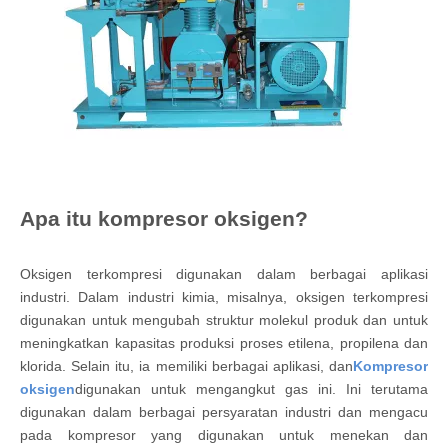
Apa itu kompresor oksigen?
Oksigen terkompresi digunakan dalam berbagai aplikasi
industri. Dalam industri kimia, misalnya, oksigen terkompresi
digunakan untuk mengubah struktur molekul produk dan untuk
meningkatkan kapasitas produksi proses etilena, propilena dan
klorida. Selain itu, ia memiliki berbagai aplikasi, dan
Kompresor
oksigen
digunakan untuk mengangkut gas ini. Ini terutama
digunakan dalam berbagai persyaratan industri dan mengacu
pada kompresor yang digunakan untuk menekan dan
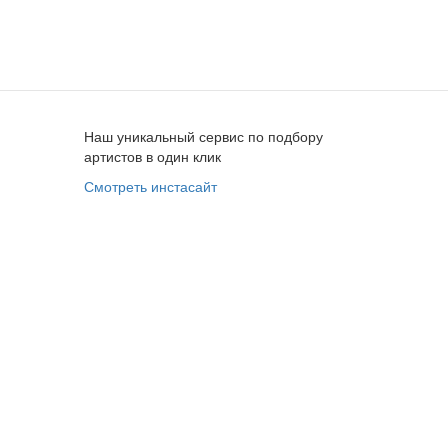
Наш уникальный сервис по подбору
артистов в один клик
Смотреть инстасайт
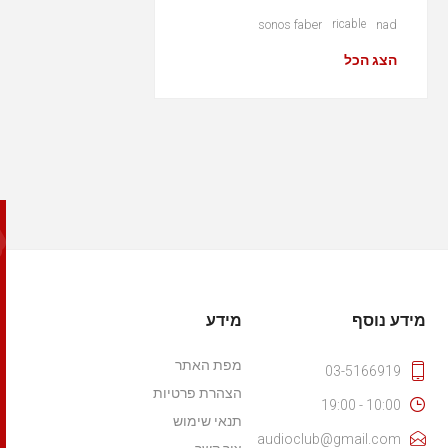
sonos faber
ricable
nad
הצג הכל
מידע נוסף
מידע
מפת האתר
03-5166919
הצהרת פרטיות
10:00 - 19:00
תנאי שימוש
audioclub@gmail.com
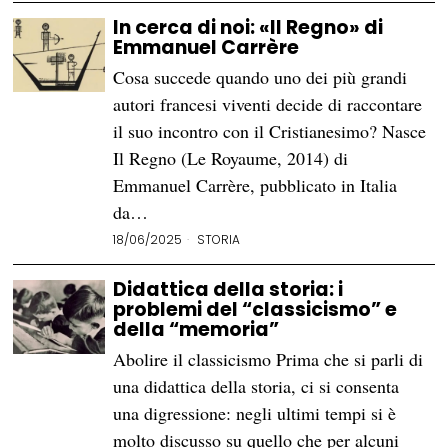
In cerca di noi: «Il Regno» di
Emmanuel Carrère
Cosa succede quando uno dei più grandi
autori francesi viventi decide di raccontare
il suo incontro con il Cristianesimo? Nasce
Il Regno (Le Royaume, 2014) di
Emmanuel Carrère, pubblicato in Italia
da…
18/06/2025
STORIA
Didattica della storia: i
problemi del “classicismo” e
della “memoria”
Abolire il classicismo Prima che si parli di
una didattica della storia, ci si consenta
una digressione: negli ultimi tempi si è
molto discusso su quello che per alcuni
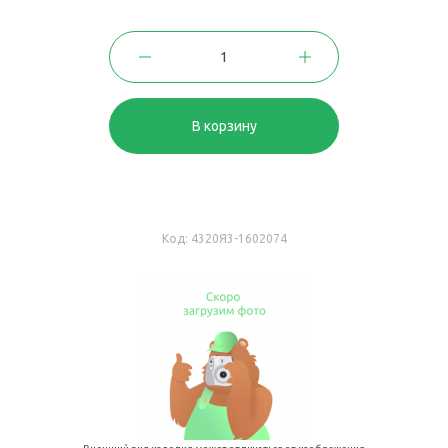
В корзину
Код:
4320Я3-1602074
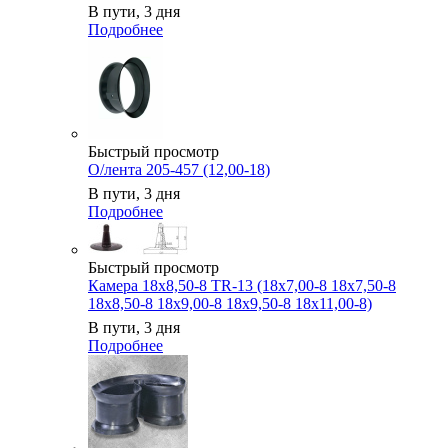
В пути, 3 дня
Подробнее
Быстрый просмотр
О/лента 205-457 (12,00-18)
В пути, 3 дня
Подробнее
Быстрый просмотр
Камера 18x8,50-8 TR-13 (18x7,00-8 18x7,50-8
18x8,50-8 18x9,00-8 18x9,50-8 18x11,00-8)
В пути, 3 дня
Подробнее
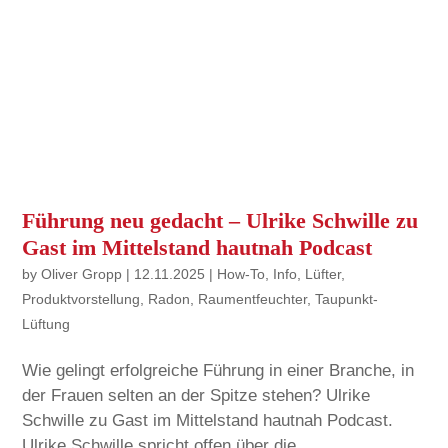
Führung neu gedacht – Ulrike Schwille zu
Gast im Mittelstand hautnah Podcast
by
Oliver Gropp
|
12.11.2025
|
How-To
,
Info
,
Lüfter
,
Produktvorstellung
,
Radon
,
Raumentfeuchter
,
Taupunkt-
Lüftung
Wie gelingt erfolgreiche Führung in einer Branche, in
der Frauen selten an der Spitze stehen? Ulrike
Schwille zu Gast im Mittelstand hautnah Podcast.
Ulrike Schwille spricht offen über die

=======

→ **Instructions to follow**: Check the lines above and copy each one that includes "della".

→ **Exercise solution**:
Didattica della storia: i
della “memoria”
una didattica della storia, ci si consenta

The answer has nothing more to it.